WHAT THE TASK REQUIRES: Copying task for the records below: reproduce each one exactly and drop the pictures.

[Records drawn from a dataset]
- - - -
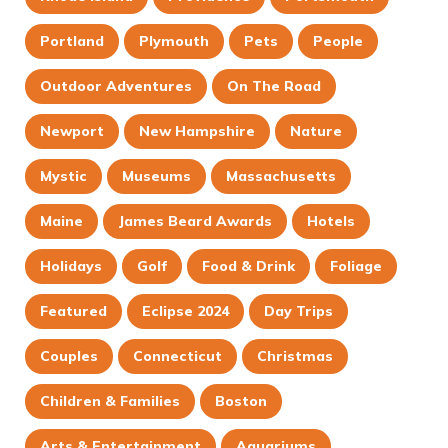
Portland
Plymouth
Pets
People
Outdoor Adventures
On The Road
Newport
New Hampshire
Nature
Mystic
Museums
Massachusetts
Maine
James Beard Awards
Hotels
Holidays
Golf
Food & Drink
Foliage
Featured
Eclipse 2024
Day Trips
Couples
Connecticut
Christmas
Children & Families
Boston
Arts & Entertainment
Aquariums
- - - -
RESPONSE AREA:
Portland
Plymouth
Pets
People
Outdoor Adventures
On The Road
Newport
New Hampshire
Nature
Mystic
Museums
Massachusetts
Maine
James Beard Awards
Hotels
Holidays
Golf
Food & Drink
Foliage
Featured
Eclipse 2024
Day Trips
Couples
Connecticut
Christmas
Children & Families
Boston
Arts & Entertainment
Aquariums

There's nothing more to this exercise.